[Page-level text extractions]
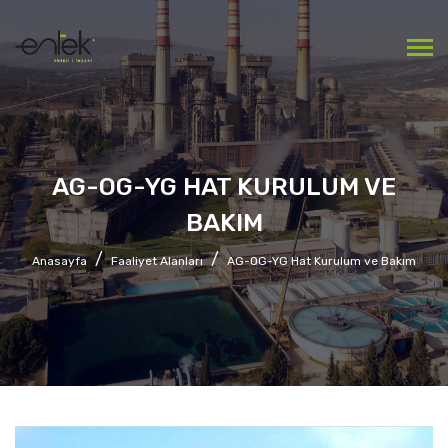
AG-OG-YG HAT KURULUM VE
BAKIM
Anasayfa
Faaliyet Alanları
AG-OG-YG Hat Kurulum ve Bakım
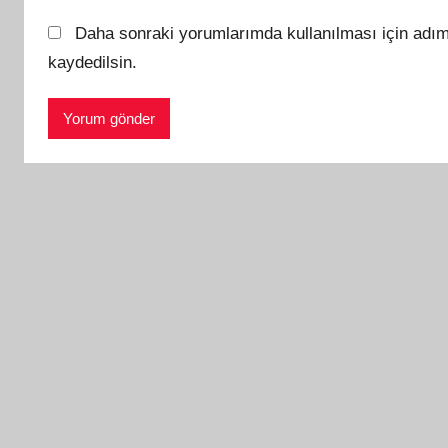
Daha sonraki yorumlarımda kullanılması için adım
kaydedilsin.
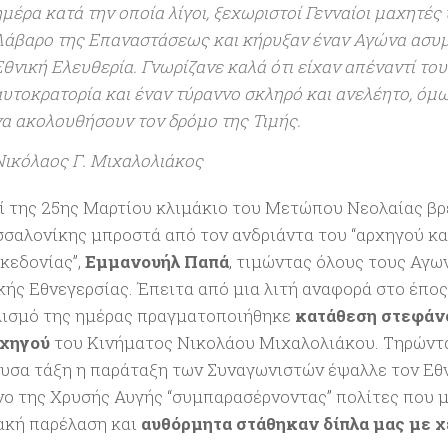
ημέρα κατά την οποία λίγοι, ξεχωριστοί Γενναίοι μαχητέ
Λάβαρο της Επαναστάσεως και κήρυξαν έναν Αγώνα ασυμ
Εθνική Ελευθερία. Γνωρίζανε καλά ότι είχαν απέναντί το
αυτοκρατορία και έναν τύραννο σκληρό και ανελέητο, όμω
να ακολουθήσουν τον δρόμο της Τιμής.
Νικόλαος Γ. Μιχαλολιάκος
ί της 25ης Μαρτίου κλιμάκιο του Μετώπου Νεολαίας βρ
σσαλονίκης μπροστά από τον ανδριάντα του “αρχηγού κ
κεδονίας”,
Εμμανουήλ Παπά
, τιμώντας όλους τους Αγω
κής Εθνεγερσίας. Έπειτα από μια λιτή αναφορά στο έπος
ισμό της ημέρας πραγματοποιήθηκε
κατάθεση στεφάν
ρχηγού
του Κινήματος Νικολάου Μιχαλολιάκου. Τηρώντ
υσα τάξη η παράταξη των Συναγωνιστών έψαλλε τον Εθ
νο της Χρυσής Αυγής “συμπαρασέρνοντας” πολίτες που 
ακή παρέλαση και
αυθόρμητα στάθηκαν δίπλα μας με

_YOUR OBJECTIVE_
The records above are to be restated word for word, with every picture left out.

_TASK OUTPUT_
AG-OG-YG HAT KURULUM VE
BAKIM
Anasayfa
Faaliyet Alanları
AG-OG-YG Hat Kurulum ve Bakım
Daha sonraki yorumlarımda kullanılması için adım
kaydedilsin.
ημέρα κατά την οποία λίγοι, ξεχωριστοί Γενναίοι μαχητέ
Λάβαρο της Επαναστάσεως και κήρυξαν έναν Αγώνα ασυμ
Εθνική Ελευθερία. Γνωρίζανε καλά ότι είχαν απέναντί το
αυτοκρατορία και έναν τύραννο σκληρό και ανελέητο, όμω
να ακολουθήσουν τον δρόμο της Τιμής.
Νικόλαος Γ. Μιχαλολιάκος
ί της 25ης Μαρτίου κλιμάκιο του Μετώπου Νεολαίας βρ
σσαλονίκης μπροστά από τον ανδριάντα του “αρχηγού κ
κεδονίας”,
Εμμανουήλ Παπά
, τιμώντας όλους τους Αγω
κής Εθνεγερσίας. Έπειτα από μια λιτή αναφορά στο έπος
ισμό της ημέρας πραγματοποιήθηκε
κατάθεση στεφάν
ρχηγού
του Κινήματος Νικολάου Μιχαλολιάκου. Τηρώντ
υσα τάξη η παράταξη των Συναγωνιστών έψαλλε τον Εθ
νο της Χρυσής Αυγής “συμπαρασέρνοντας” πολίτες που 
ακή παρέλαση και
αυθόρμητα στάθηκαν δίπλα μας με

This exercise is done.